Bridge Biotherapeutics shares tanked on Wednesday, as the company did not rule out the possibility of Boehringer Ingelheim’s return of its rights for BBT-877, idiopathic pulmonary fibrosis (IPF) treatment candidate.
As of 12:30 p.m., the company’s shares stood at 30,300 won ($25), down 17.44 percent from the previous trading day.
Bridge Biotherapeutics licensed out the candidate in July last year. The company announced that it would receive 45 million euros as an upfront fee and short-term milestone and up to 1.1 billion euros as rewards for clinical development, licensing, and sales milestone payment.
Boehringer Ingelheim agreed to also provide additional royalties if they managed to commercialize the treatment candidate.
The clinical trial for BBT-877 was expected to begin in July this year as the accord outlined that tests for the candidate would start within 12 months of the agreement. However, the company deleted the clinical trial guidance contents that specified the timing of the second phase clinical trial in June after Boehringer Ingelheim announced that BBT-877 needed additional testing, making it difficult for the drug to enter phase 2 clinical trial in July.

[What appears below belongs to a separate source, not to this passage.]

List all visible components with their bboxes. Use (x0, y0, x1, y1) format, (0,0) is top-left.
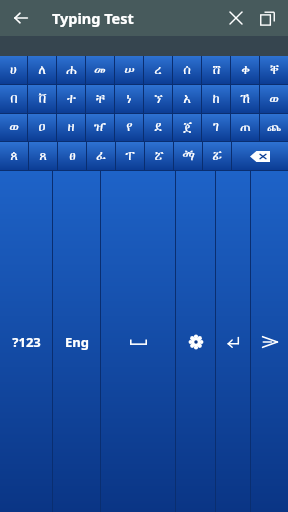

“We had predicted that the phase 2 clinical start would start in July, but due to various factors, it has become difficult to initiate the phase 2 clinical trial on schedule, while a new start schedule cannot be proposed,” the company said. “Still, the change in the clinical trial guidance does not mean the cancellation of our license-out agreement with Boehringer Ingelheim."

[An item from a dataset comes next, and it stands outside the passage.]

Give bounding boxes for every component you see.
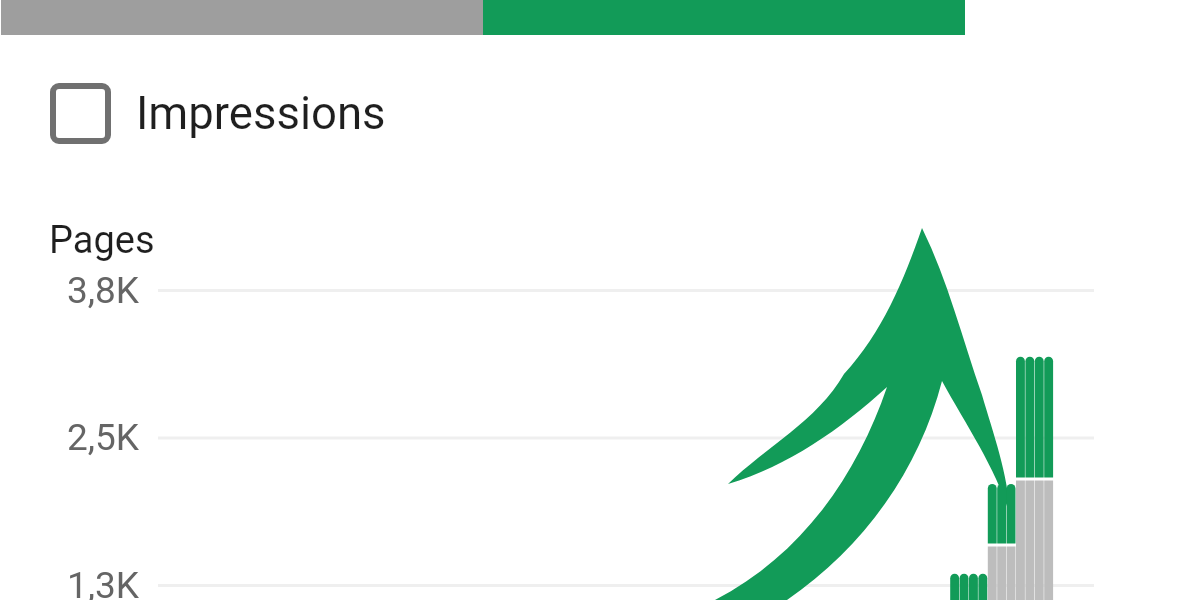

Nevertheless, the company acknowledged the possibility of Boehringer Ingelheim’s return ofits rights for the candidate drug, during its investor relations (IR) conference call on Tuesday.
"During the last IR conference call, we said that we did not know when the phase 2 clinical trial would start," a company spokesperson told Korea Biomedical Review. "This time around, however, we discussed the development plan with Boehringer Ingelheim on why the phase 2 clinical trial was postponed and what would happen in the future."
The official stressed that while the preclinical trial for the candidate is over, Boehringer Ingelheim said that it wanted to conduct additional tests to check the candidate's toxicity.
"The toxicity test will be done in two parts -- main and preliminary test -- and currently we plan to enter the preliminary test stage," the official said. "The results of the additional toxicity test will likely determine whether Boehringer Ingelheim will continue to develop it or return the right."
Based on discussion with Boehringer Ingelheim, the company said it sees two future options for the drug.
"If the candidate passes the preliminary test, Boehringer Ingelheim will likely continue to develop the candidate and proceed to the main test," she said. "After the main test is over, the company expects that phase 2 clinical trials start by 2023."
If the preliminary test results do not satisfy Boehringer Ingelheim, however, there is a possibility that the company will return the rights to Bridge Biotherapeutics, she added.
In case Boehringer Ingelheim returns the rights for the substance, Bridge Bio plans to develop the drug independently.
"We may also look for another license partner for phase 2b clinical trials, and the research needs to go on for its commercialization," she said. "Whether Boehringer will continue to develop or return the rights of the drug will be decided after the preliminary examination results come out, probably in December."
Also, even if Boehringer returns the drug's rights to Bridge Bio, there is no obligation for the latter to return 45 million euros that it received as a down payment and milestone paid according to the success of phase 1 clinical trials and related research, the official added.